AVAILABLE DATA ::

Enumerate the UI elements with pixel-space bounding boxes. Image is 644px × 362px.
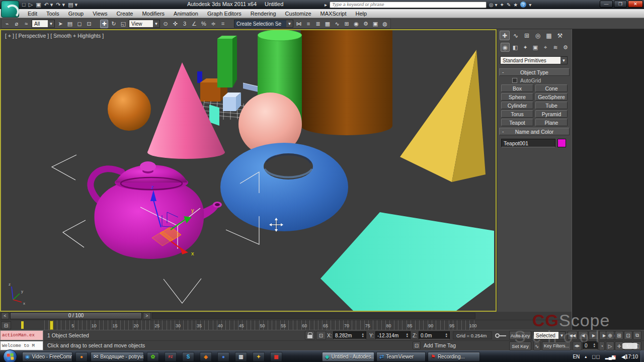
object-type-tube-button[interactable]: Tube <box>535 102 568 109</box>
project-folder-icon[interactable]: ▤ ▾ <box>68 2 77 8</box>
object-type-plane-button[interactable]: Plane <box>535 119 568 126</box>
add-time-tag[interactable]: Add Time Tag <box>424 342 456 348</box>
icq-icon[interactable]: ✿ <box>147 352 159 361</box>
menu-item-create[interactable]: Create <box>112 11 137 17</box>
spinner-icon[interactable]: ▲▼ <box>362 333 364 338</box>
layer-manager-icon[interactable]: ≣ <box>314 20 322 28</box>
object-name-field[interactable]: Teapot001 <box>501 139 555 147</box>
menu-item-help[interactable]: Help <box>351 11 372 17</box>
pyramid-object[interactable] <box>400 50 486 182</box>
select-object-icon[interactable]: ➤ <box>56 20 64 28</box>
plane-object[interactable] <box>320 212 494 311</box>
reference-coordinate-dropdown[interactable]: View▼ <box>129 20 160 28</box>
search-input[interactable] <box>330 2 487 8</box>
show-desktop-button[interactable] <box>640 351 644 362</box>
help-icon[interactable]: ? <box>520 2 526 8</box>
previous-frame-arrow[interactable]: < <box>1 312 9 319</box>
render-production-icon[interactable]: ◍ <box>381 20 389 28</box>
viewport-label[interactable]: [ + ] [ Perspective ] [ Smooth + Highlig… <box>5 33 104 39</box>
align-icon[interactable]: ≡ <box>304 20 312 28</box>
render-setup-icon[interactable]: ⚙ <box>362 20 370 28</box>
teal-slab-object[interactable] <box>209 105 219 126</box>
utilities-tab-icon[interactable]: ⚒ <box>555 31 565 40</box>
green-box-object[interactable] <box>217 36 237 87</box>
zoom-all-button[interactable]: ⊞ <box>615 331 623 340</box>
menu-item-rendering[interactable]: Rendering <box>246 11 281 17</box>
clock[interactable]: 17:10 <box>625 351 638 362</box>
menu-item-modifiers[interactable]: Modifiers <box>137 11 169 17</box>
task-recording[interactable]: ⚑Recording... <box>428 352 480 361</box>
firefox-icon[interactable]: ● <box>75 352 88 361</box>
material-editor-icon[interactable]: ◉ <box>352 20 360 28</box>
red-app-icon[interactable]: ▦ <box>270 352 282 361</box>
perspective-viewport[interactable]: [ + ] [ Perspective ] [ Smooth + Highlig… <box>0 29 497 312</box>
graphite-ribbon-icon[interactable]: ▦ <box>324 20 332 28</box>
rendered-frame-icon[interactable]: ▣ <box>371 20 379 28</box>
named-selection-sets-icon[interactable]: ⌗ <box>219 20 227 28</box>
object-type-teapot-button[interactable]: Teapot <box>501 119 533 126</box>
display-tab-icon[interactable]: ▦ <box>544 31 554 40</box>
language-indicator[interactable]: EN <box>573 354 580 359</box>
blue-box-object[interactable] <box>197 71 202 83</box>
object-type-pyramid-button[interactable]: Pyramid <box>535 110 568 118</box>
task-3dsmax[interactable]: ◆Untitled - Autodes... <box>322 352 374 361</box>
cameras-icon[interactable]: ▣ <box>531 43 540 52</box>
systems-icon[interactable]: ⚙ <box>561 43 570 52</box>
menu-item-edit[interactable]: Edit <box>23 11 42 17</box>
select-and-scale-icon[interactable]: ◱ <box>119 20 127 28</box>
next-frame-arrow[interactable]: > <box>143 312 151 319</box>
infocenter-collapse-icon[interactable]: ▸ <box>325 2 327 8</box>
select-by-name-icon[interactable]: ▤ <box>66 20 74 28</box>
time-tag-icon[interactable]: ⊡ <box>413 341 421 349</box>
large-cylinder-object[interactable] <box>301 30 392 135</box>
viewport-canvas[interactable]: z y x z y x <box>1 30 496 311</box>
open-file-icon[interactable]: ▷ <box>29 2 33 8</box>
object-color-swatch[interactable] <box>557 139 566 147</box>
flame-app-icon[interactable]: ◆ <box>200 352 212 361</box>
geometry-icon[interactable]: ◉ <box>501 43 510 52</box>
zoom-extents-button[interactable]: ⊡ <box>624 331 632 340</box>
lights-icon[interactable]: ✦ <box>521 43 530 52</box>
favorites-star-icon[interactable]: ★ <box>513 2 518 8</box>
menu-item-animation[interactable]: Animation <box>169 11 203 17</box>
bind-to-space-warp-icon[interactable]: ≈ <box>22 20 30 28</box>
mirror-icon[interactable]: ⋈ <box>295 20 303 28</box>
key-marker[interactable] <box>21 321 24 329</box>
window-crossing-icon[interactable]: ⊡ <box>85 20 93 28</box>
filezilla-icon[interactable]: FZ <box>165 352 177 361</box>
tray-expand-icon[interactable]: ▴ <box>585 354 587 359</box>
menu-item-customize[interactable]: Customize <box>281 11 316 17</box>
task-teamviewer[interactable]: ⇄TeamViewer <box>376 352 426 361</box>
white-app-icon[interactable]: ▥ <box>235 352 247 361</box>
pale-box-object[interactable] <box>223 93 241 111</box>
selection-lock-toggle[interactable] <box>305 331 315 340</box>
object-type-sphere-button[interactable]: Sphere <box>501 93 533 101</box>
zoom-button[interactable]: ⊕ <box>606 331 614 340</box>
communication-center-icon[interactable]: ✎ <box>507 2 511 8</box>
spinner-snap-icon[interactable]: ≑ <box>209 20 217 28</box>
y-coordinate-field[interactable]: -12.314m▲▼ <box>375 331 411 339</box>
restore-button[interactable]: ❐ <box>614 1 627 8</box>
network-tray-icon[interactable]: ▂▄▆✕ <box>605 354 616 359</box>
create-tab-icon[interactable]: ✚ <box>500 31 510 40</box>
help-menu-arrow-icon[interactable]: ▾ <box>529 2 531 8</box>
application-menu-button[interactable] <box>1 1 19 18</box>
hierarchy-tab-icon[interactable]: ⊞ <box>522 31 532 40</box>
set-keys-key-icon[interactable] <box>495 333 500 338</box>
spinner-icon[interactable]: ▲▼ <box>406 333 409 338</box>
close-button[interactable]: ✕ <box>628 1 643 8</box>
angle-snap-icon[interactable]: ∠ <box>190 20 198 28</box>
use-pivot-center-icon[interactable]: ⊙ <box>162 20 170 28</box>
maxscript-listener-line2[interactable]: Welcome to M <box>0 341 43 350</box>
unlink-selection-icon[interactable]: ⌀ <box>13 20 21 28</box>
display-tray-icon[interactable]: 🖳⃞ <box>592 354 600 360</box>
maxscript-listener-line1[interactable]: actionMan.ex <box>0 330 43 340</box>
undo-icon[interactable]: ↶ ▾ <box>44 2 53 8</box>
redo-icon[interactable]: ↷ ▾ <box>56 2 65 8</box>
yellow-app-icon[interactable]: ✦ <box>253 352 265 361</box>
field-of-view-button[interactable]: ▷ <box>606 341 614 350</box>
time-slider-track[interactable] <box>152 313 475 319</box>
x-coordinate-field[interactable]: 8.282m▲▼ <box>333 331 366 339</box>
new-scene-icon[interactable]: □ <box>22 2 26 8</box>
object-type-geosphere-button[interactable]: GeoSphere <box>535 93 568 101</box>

* * *

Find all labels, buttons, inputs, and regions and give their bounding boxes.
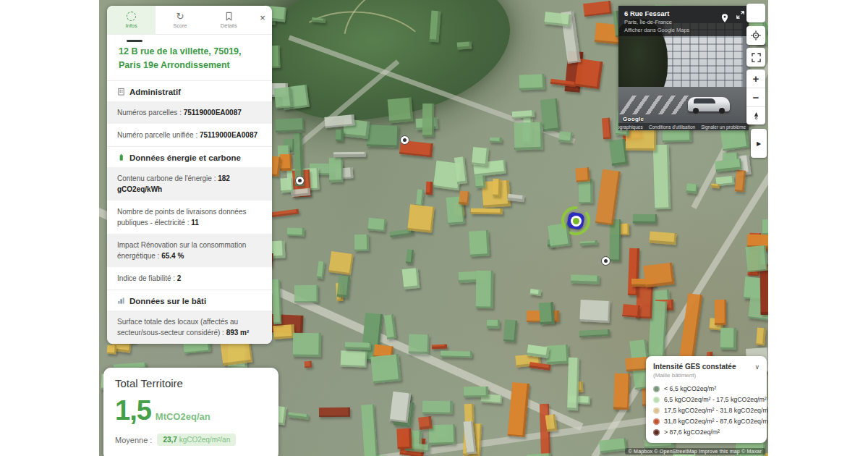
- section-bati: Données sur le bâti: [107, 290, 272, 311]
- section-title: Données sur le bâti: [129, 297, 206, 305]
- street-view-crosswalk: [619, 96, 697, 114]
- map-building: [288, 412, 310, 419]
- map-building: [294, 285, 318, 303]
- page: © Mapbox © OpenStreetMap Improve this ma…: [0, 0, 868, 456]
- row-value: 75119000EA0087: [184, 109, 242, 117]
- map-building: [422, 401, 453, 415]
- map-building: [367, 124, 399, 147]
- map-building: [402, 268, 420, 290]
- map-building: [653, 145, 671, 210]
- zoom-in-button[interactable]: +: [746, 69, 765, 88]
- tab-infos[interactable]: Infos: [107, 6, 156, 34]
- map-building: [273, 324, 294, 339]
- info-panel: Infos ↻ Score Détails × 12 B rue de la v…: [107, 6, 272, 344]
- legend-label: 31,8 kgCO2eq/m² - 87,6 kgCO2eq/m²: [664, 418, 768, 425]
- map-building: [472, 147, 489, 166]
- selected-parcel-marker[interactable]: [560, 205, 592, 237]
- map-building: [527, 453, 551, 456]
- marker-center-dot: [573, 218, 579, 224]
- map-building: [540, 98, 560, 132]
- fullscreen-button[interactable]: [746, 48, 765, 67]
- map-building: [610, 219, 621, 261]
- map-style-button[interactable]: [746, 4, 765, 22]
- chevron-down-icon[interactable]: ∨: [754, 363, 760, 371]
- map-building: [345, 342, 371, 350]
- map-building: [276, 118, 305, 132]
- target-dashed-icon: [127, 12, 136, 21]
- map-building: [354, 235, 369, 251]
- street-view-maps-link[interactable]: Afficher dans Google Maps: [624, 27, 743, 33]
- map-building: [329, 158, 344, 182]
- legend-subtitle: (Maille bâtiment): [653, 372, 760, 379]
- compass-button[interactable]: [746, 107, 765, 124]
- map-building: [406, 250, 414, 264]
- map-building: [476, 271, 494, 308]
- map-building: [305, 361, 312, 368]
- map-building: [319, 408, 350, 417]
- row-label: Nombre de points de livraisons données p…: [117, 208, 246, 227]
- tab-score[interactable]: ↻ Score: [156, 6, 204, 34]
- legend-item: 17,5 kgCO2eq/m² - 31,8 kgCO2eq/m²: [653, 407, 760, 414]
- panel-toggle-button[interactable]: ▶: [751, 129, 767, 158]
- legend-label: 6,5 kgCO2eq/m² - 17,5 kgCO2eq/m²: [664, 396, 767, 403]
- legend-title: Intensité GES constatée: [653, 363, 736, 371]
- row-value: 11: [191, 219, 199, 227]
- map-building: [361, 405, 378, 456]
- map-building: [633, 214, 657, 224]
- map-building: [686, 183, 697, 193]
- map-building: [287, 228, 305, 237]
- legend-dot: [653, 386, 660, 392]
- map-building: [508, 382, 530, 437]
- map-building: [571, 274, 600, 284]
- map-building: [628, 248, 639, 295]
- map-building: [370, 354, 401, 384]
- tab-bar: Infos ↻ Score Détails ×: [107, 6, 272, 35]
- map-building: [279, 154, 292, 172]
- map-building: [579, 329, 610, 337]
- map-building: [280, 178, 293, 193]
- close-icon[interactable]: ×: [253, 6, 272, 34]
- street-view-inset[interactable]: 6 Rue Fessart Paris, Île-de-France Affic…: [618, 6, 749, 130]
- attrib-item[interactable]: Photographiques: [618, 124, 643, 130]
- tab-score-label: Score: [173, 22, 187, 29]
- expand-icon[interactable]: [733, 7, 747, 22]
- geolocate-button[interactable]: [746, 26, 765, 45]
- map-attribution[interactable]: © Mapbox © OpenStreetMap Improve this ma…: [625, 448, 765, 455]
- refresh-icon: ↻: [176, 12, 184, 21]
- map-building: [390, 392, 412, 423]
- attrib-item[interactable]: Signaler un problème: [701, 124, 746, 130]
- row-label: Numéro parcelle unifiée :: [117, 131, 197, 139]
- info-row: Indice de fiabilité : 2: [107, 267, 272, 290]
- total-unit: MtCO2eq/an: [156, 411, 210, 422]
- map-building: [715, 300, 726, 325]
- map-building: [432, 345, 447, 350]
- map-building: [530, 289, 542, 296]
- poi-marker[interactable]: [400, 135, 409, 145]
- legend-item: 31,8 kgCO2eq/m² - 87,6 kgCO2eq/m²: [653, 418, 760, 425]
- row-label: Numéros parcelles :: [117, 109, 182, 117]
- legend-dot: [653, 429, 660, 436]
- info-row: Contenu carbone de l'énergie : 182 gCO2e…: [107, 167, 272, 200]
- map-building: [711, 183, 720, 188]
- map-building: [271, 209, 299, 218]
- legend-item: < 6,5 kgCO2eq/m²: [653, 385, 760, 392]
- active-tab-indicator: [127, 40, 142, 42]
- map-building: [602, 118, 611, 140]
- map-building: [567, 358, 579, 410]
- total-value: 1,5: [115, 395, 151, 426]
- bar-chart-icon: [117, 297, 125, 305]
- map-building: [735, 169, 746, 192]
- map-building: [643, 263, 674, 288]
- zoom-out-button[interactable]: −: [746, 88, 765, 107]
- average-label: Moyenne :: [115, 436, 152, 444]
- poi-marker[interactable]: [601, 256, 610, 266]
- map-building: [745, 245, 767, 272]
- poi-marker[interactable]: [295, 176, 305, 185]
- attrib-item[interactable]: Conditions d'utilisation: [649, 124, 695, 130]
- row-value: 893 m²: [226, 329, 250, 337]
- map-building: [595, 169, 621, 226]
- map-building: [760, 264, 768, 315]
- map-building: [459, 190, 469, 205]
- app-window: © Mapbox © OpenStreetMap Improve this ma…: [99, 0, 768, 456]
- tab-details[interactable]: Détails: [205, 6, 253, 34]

--

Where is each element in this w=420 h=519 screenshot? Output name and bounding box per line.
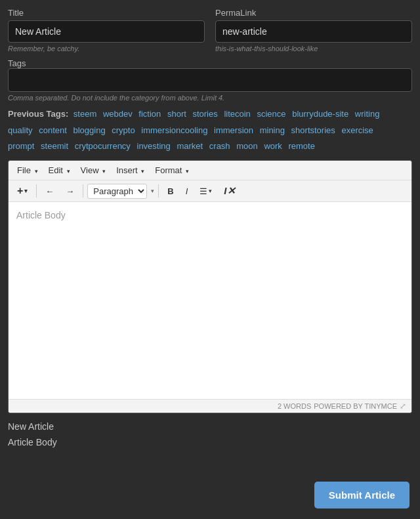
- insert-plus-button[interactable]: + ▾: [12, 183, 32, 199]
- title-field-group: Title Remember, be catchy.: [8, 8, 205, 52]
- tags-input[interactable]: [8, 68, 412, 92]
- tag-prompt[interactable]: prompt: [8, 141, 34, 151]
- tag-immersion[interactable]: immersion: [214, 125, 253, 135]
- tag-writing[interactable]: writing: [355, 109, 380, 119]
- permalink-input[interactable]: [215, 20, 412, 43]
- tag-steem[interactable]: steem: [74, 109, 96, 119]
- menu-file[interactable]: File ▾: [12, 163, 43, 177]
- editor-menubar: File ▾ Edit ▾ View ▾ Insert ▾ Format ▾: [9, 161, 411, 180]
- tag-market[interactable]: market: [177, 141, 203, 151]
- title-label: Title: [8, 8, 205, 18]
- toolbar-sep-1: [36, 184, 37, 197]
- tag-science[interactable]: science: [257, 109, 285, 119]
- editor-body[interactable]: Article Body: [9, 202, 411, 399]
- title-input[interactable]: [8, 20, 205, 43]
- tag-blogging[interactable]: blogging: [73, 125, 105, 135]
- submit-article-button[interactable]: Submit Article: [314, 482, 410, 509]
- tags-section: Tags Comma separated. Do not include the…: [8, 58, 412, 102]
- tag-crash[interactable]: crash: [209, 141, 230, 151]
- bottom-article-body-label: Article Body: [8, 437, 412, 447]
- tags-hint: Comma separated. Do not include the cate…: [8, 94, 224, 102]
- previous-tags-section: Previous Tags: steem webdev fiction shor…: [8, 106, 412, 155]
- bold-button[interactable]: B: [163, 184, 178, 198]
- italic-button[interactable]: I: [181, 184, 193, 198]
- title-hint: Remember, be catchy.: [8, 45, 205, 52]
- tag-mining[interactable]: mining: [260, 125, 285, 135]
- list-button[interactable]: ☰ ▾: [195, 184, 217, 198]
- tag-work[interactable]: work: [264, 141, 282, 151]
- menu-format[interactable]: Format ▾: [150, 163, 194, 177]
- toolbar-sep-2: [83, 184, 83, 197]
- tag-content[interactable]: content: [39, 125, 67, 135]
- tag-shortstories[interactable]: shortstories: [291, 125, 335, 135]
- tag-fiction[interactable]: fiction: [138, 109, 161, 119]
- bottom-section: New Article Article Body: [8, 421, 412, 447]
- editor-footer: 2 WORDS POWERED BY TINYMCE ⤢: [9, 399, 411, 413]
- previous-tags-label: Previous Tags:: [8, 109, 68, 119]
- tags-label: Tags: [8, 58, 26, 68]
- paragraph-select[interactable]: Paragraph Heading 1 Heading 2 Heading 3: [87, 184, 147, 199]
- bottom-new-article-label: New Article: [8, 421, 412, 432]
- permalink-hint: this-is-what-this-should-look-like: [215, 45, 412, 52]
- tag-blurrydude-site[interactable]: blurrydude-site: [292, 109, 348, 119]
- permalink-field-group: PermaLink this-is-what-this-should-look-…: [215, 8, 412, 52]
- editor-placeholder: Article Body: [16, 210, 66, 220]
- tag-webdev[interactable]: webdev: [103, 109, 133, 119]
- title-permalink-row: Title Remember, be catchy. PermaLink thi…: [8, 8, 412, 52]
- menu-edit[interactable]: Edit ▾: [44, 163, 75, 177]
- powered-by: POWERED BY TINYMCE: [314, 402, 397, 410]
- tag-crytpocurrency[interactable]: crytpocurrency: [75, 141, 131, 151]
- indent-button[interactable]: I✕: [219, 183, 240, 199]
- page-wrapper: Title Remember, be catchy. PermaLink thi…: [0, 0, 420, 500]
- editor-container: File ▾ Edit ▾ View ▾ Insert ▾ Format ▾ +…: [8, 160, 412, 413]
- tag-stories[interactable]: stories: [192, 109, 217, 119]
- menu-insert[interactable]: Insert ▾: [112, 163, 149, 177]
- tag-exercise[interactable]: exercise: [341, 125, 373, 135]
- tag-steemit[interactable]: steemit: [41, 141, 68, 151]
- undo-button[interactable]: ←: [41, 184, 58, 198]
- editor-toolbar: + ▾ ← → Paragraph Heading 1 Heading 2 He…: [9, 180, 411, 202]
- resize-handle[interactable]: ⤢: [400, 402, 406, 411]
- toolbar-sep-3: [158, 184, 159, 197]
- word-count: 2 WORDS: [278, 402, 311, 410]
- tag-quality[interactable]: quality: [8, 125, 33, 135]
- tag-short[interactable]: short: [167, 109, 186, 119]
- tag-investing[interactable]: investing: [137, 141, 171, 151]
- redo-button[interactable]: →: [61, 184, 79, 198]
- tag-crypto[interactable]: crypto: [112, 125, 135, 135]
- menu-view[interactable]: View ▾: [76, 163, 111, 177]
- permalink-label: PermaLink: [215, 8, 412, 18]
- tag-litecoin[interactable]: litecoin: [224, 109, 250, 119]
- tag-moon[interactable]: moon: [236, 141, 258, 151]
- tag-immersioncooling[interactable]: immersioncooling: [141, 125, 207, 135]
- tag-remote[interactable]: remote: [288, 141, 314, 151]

PROBLEM STATEMENT :: Return each line of the material in which the string "should" can be found.

REPLY TO THE TASK ::
- permalink-hint: this-is-what-this-should-look-like: [215, 45, 412, 52]
- permalink-field-group: PermaLink this-is-what-this-should-look-…: [215, 8, 412, 52]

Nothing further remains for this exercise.